Pronouncing a language is a skill. Every normal person is expert in the skill of pronouncing his own language; but few people are even moderately proficient at pronouncing foreign languages. Now there are many reasons for this, some obvious, some perhaps not so obvious. But I suggest that the fundamental reason why people in general do not speak foreign languages very much better than they do is that they fail to grasp the true nature of the problem of learning to pronounce, and consequently never set about tackling it in the right way. Far too many people fail to realize that pronouncing a foreign language is a skill—one that needs careful training of a special kind, and one that cannot be acquired by just leaving it to take care of itself. I think even teachers of language, while recognizing the importance of a good accent, tend to neglect, in their practical teaching, the branch of study concerned with speaking the language. So the first point I want to make is that English pronunciation must be taught; the teacher should be prepared to devote some of the lesson time to this, and should get the student to feel that here is a matter worthy of receiving his close attention. So, there should be occasions when other aspects of English, such as grammar or spelling, are allowed for the moment to take second place.
Apart from this question of the time given to pronunciation, there are two other requirements for the teacher: the first, knowledge; the second, technique.
It is important that the teacher should be in possession of the necessary information. This can generally be obtained from books. It is possible to get from books some idea of the mechanics of speech, and of what we call general phonetic theory. It is also possible in this way to get a clear mental picture of the relationship between the sounds of different languages, between the speech habits of English people and those, say, of your students. Unless the teacher has such a picture, any comments he may make on his students' pronunciation are unlikely to be of much use, and lesson time spent on pronunciation may well be time wasted.
26. What does the writer actually say about pronouncing foreign languages?
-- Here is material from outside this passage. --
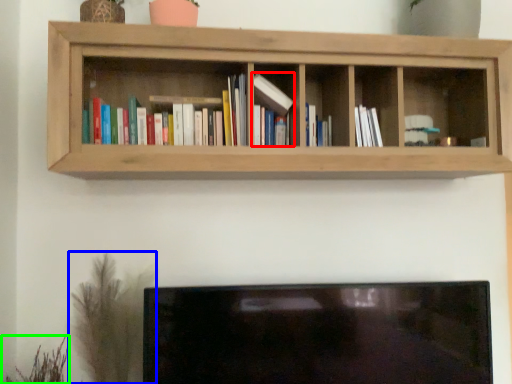 Question: Which object is the closest to the book (highlighted by a red box)? Choose among these: plant (highlighted by a blue box) or plant (highlighted by a green box).

Choices:
 (A) plant
 (B) plant

Answer: (A)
A. Only a few people are really proficient.
B. No one is really an expert in the skill.
C. There aren't many people who are even fairly good.
D. There are even some people who are moderately proficient.
27. The writer argues that going about the problem of pronunciation in the wrong way is
A. an obvious cause of not grasping the problem correctly
B. a fundamental consequence of not speaking well
C. a consequence of not grasping the problem correctly
D. not an obvious cause of speaking poorly
28. The best way of learning to speak a foreign language, he suggests, is by_______.
A. picking it up naturally as a child
B. learning from a native speaker
C. not concentrating on pronunciation as such
D. undertaking systematic work
29. The value the student puts on correct speech habits depends upon_______.
A. how closely he attends to the matter
B. whether it is English that is being taught
C. his teacher's approach to pronunciation
D. the importance normally given to grammar and spelling
30. How might the teacher find himself wasting lesson time?
A. By spending lesson time on pronunciation.
B. By making ill-informed comments upon pronunciation.
C. By not using books on phonetics in the classroom.
D. By not giving students a clear mental picture of the difference between sounds.